# [RECORDS FOR THIS EXERCISE]
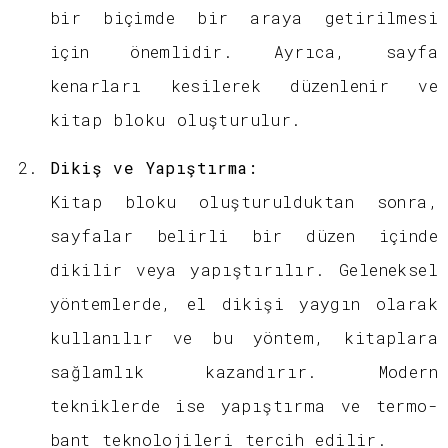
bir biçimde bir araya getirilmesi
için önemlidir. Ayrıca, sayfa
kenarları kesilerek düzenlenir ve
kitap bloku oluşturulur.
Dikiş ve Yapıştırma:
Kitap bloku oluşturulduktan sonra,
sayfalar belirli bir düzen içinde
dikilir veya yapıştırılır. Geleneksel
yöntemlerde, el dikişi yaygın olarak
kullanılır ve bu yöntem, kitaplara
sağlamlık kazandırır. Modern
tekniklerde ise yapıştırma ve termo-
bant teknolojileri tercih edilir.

# [WHAT THE EXERCISE ASKS]
Copy every line above word for word and exclude the pictures.

# [SOLUTION TO THE PROBLEM]
bir biçimde bir araya getirilmesi
için önemlidir. Ayrıca, sayfa
kenarları kesilerek düzenlenir ve
kitap bloku oluşturulur.
Dikiş ve Yapıştırma:
Kitap bloku oluşturulduktan sonra,
sayfalar belirli bir düzen içinde
dikilir veya yapıştırılır. Geleneksel
yöntemlerde, el dikişi yaygın olarak
kullanılır ve bu yöntem, kitaplara
sağlamlık kazandırır. Modern
tekniklerde ise yapıştırma ve termo-
bant teknolojileri tercih edilir.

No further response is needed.